# Bluewater



## xyzzy (Oct 26, 2008)

Sure mixed stuff up a bit... The true cobalt is still along haul, but there's definitely some more "blue-green" than "green-blue" now in the mix.


----------



## Magic236 (Oct 1, 2007)

I believe we will take a stab at it SAT.....


----------



## Remedy (Apr 19, 2009)

where is this info coming from?

how can you tell what the water color is when using the SST charts?

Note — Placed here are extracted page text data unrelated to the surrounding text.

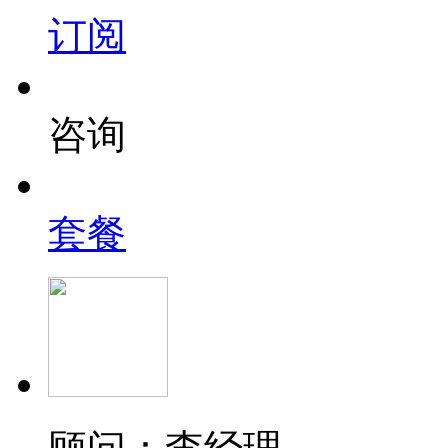
订阅
咨询
套餐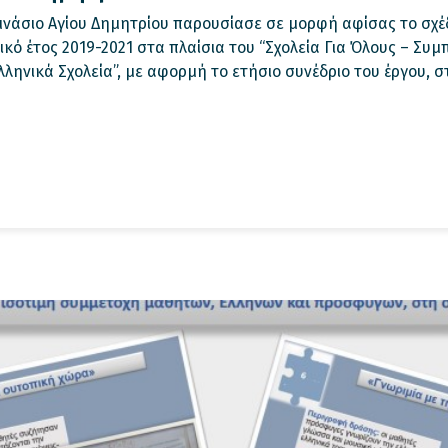
μνάσιο Αγίου Δημητρίου παρουσίασε σε μορφή αφίσας το σχέ
ικό έτος 2019-2021 στα πλαίσια του “Σχολεία Για Όλους – Συ
ηνικά Σχολεία”, με αφορμή το ετήσιο συνέδριο του έργου, στι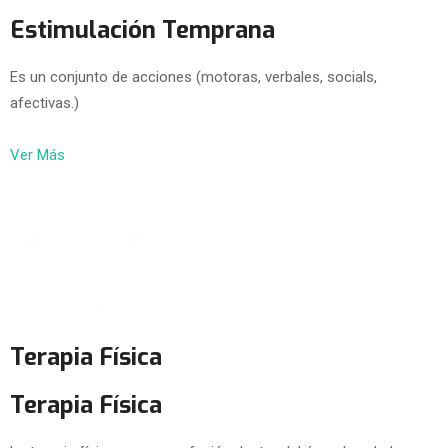
Estimulación Temprana
Es un conjunto de acciones (motoras, verbales, socials,
afectivas.)
Ver Más
Terapia Física
Terapia Física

Any info would be great. I am planning a trip Friday looking for weed lines around the 100 ftm curve out of OB.


----------



## reelfinatical (Sep 30, 2007)

> *Remedy (8/25/2009)*how can you tell what the water color is when using the SST charts?


Water color comes from Chlorophyll images (free at Coastwatch NOAA & Florida-Offshore.com). In a nutshell, Blue = blue water,Light Sky Blue= Clean water, Green = Green water, Yellow & Red = Dirty water


----------



## Remedy (Apr 19, 2009)

thanks that make it easy


----------



## xyzzy (Oct 26, 2008)

Yeah thats a chlorophyll chart not a SST chart.


----------



## Butcherpen (Oct 8, 2007)

I was thinking about going Fri 28th, but now not so sure about the weather.

Any prognosticators out there willing to give a forecast


----------



## Remedy (Apr 19, 2009)

i see the weather is going to be a bit more than it was at the first of the week.

We are still a go on the Remedy.

We will be standing by on 68.


----------



## hmsmithjr (May 22, 2008)

Check alabama-offshore.com the forecast is looking good and is way more accurate than noaa.

Maclin


----------